Investors in cryptocurrencies, Bitcoin (Bitcoin) and Bitcoin Cash (Bitcoin.Cash) in particular, rejoicing at the unprecedented surge of their prices and market capitalisation, are not prepared to face a new challenge — taxation.

According to The Wall Street Journal article, with little guidance from the IRS on tax issues for digital currencies many people do not understand whether or not they should pay taxes from the sudden receipt of Bitcoin Cash and how it could be done technically.

The Internal Revenue Service has so far failed to provide strict guidance on the issue. It also remains unclear if IRS would treat Bitcoin Cash as investment income or property.

In the latter case, no tax would be due until the holder sells or transfers the Bitcoin Cash.
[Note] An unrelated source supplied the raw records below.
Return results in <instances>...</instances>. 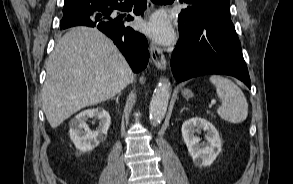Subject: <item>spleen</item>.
Instances as JSON below:
<instances>
[{
    "mask_svg": "<svg viewBox=\"0 0 293 184\" xmlns=\"http://www.w3.org/2000/svg\"><path fill=\"white\" fill-rule=\"evenodd\" d=\"M209 80L216 87L217 96L222 101L217 109L218 115L230 123L243 122L248 116V103L242 90L221 75H212Z\"/></svg>",
    "mask_w": 293,
    "mask_h": 184,
    "instance_id": "3e777b00",
    "label": "spleen"
}]
</instances>
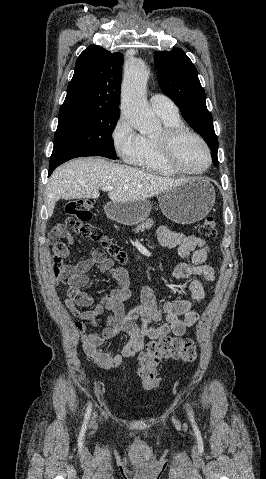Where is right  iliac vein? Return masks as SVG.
Masks as SVG:
<instances>
[{"label": "right iliac vein", "instance_id": "right-iliac-vein-1", "mask_svg": "<svg viewBox=\"0 0 266 479\" xmlns=\"http://www.w3.org/2000/svg\"><path fill=\"white\" fill-rule=\"evenodd\" d=\"M92 424H93V425L95 424V418L93 419Z\"/></svg>", "mask_w": 266, "mask_h": 479}]
</instances>
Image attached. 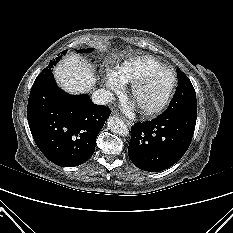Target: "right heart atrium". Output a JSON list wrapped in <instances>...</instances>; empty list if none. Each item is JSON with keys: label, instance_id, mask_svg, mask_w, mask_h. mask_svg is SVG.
<instances>
[{"label": "right heart atrium", "instance_id": "right-heart-atrium-1", "mask_svg": "<svg viewBox=\"0 0 233 233\" xmlns=\"http://www.w3.org/2000/svg\"><path fill=\"white\" fill-rule=\"evenodd\" d=\"M104 81L105 85L114 92H120L124 85L114 70H108L106 72Z\"/></svg>", "mask_w": 233, "mask_h": 233}]
</instances>
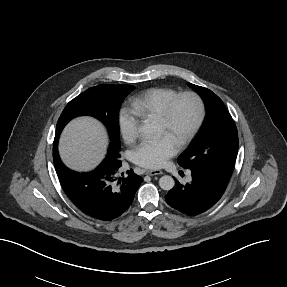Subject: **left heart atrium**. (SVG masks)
<instances>
[{"mask_svg":"<svg viewBox=\"0 0 287 287\" xmlns=\"http://www.w3.org/2000/svg\"><path fill=\"white\" fill-rule=\"evenodd\" d=\"M177 152V145L167 136L143 141L133 152L136 164L149 168L162 167Z\"/></svg>","mask_w":287,"mask_h":287,"instance_id":"39dd6f15","label":"left heart atrium"}]
</instances>
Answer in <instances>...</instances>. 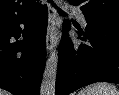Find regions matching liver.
Here are the masks:
<instances>
[{
    "label": "liver",
    "mask_w": 119,
    "mask_h": 95,
    "mask_svg": "<svg viewBox=\"0 0 119 95\" xmlns=\"http://www.w3.org/2000/svg\"><path fill=\"white\" fill-rule=\"evenodd\" d=\"M0 95H10V93L5 90L0 89Z\"/></svg>",
    "instance_id": "liver-1"
}]
</instances>
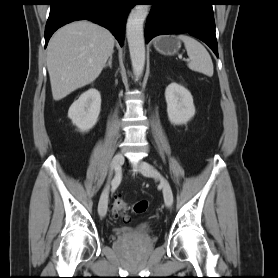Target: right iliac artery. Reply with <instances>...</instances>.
Instances as JSON below:
<instances>
[{
  "mask_svg": "<svg viewBox=\"0 0 278 278\" xmlns=\"http://www.w3.org/2000/svg\"><path fill=\"white\" fill-rule=\"evenodd\" d=\"M115 171L116 174L114 179L112 180V186L117 187L121 181V168H116Z\"/></svg>",
  "mask_w": 278,
  "mask_h": 278,
  "instance_id": "1",
  "label": "right iliac artery"
}]
</instances>
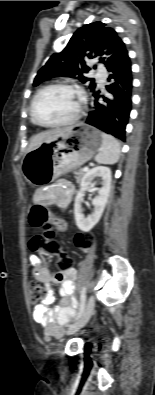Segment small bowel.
<instances>
[{
	"label": "small bowel",
	"instance_id": "1",
	"mask_svg": "<svg viewBox=\"0 0 155 395\" xmlns=\"http://www.w3.org/2000/svg\"><path fill=\"white\" fill-rule=\"evenodd\" d=\"M74 188L66 181H57L37 193L39 205L46 207L50 204H57L66 207L73 196ZM52 225L58 230H64L66 224L59 218H52ZM30 264L34 278L44 284L46 295L42 302L34 307L33 319L44 327V338H62L64 327L69 323L75 314L76 300L73 298L77 271L58 272L51 271L37 255H31ZM60 262V261H59ZM52 285H59V294L63 297V304L58 307H51L55 300V293Z\"/></svg>",
	"mask_w": 155,
	"mask_h": 395
}]
</instances>
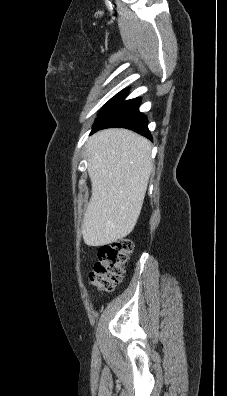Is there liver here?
I'll list each match as a JSON object with an SVG mask.
<instances>
[{
    "label": "liver",
    "mask_w": 227,
    "mask_h": 396,
    "mask_svg": "<svg viewBox=\"0 0 227 396\" xmlns=\"http://www.w3.org/2000/svg\"><path fill=\"white\" fill-rule=\"evenodd\" d=\"M150 152L146 138L126 129H106L89 138L92 195L82 224L86 245L110 244L132 232L153 168Z\"/></svg>",
    "instance_id": "1"
}]
</instances>
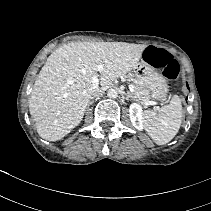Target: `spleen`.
<instances>
[{"mask_svg": "<svg viewBox=\"0 0 211 211\" xmlns=\"http://www.w3.org/2000/svg\"><path fill=\"white\" fill-rule=\"evenodd\" d=\"M182 122V105L179 96L174 95L170 104L161 107L157 112L145 111L144 128L158 145L170 142L178 133Z\"/></svg>", "mask_w": 211, "mask_h": 211, "instance_id": "obj_1", "label": "spleen"}]
</instances>
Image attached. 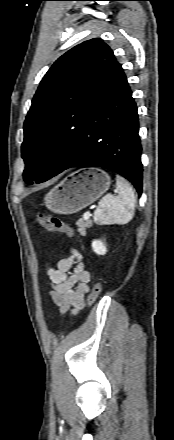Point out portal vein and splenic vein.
Listing matches in <instances>:
<instances>
[{
    "instance_id": "1",
    "label": "portal vein and splenic vein",
    "mask_w": 174,
    "mask_h": 440,
    "mask_svg": "<svg viewBox=\"0 0 174 440\" xmlns=\"http://www.w3.org/2000/svg\"><path fill=\"white\" fill-rule=\"evenodd\" d=\"M89 218H90V213L89 212H86L85 214H84V220H89Z\"/></svg>"
}]
</instances>
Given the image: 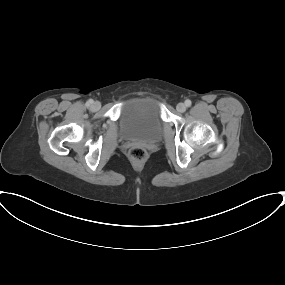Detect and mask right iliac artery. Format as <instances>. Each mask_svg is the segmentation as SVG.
I'll return each mask as SVG.
<instances>
[{
	"label": "right iliac artery",
	"instance_id": "82829eb1",
	"mask_svg": "<svg viewBox=\"0 0 285 285\" xmlns=\"http://www.w3.org/2000/svg\"><path fill=\"white\" fill-rule=\"evenodd\" d=\"M91 104H93V100L92 99H89L86 103V106H90Z\"/></svg>",
	"mask_w": 285,
	"mask_h": 285
}]
</instances>
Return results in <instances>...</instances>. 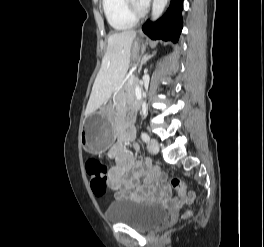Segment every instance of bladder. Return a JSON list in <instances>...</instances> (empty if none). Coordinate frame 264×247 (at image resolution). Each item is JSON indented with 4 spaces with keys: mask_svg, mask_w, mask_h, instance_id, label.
<instances>
[{
    "mask_svg": "<svg viewBox=\"0 0 264 247\" xmlns=\"http://www.w3.org/2000/svg\"><path fill=\"white\" fill-rule=\"evenodd\" d=\"M106 218L110 223H121L137 230L150 231L165 223L168 213L157 204L123 198L110 203Z\"/></svg>",
    "mask_w": 264,
    "mask_h": 247,
    "instance_id": "31cf9c89",
    "label": "bladder"
}]
</instances>
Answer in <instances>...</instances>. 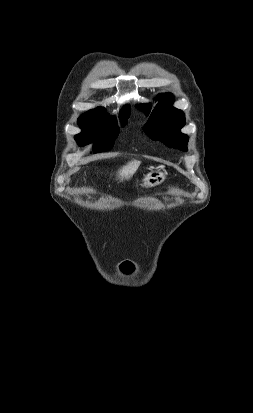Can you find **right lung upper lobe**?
Masks as SVG:
<instances>
[{
	"mask_svg": "<svg viewBox=\"0 0 253 413\" xmlns=\"http://www.w3.org/2000/svg\"><path fill=\"white\" fill-rule=\"evenodd\" d=\"M121 117L123 116H129L130 114V107L127 105L124 107V109L121 111ZM115 119L112 116H109L106 113V110L102 107H98L96 109L90 110L84 114H82L78 118V123L79 124H95V123H101L105 122L106 120H113Z\"/></svg>",
	"mask_w": 253,
	"mask_h": 413,
	"instance_id": "1",
	"label": "right lung upper lobe"
}]
</instances>
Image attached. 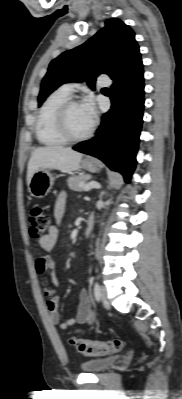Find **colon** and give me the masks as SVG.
<instances>
[{"label":"colon","instance_id":"colon-1","mask_svg":"<svg viewBox=\"0 0 182 399\" xmlns=\"http://www.w3.org/2000/svg\"><path fill=\"white\" fill-rule=\"evenodd\" d=\"M29 232L33 238H41L46 234L50 225L48 213L38 205L32 206L27 212ZM70 345L86 356H106L118 353L124 347L122 340L115 339L106 342H96L81 338H72Z\"/></svg>","mask_w":182,"mask_h":399}]
</instances>
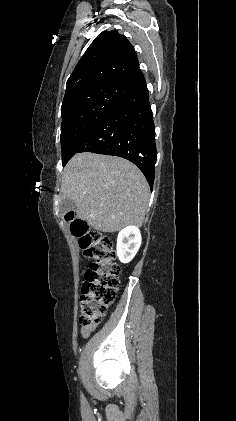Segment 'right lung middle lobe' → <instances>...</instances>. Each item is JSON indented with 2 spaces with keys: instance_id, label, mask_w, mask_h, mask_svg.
Here are the masks:
<instances>
[{
  "instance_id": "1",
  "label": "right lung middle lobe",
  "mask_w": 236,
  "mask_h": 421,
  "mask_svg": "<svg viewBox=\"0 0 236 421\" xmlns=\"http://www.w3.org/2000/svg\"><path fill=\"white\" fill-rule=\"evenodd\" d=\"M119 85L83 91L64 100L61 107L62 164L73 156L80 139L125 96Z\"/></svg>"
}]
</instances>
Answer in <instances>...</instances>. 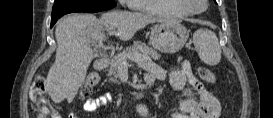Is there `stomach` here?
Segmentation results:
<instances>
[{
  "instance_id": "obj_1",
  "label": "stomach",
  "mask_w": 273,
  "mask_h": 118,
  "mask_svg": "<svg viewBox=\"0 0 273 118\" xmlns=\"http://www.w3.org/2000/svg\"><path fill=\"white\" fill-rule=\"evenodd\" d=\"M187 29L176 21H166L155 25L150 34V44L163 53H175L186 43Z\"/></svg>"
}]
</instances>
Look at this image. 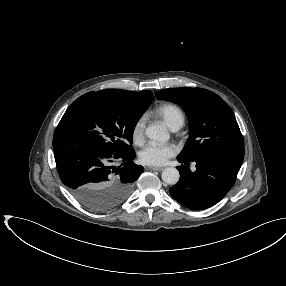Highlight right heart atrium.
Masks as SVG:
<instances>
[{
    "mask_svg": "<svg viewBox=\"0 0 286 286\" xmlns=\"http://www.w3.org/2000/svg\"><path fill=\"white\" fill-rule=\"evenodd\" d=\"M146 116H140L133 125L132 139L137 145L142 144L144 140V128H145Z\"/></svg>",
    "mask_w": 286,
    "mask_h": 286,
    "instance_id": "1",
    "label": "right heart atrium"
}]
</instances>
Meanwhile, IRS has obtained a software tool allowing to track Bitcoin and other cryptocurrency addresses in order to route out potential tax evaders, Insider.Pro reported yesterday.

IRS purchased this software from the blockchain analysis group Chainalysis to be able to identifying people who hide their wealth. This appears to be a reasonable move for IRS after the Bitcoin’s market cap skyrocketed over the recent months. The track-record of this cryptocurrency is really fascinating it gained more than 200% in six months and 30,000% in five years.

According to IRS, only 802 people declared Bitcoin losses or profits in 2015. This number is clearly less than the actual number of people trading the cryptocurrency.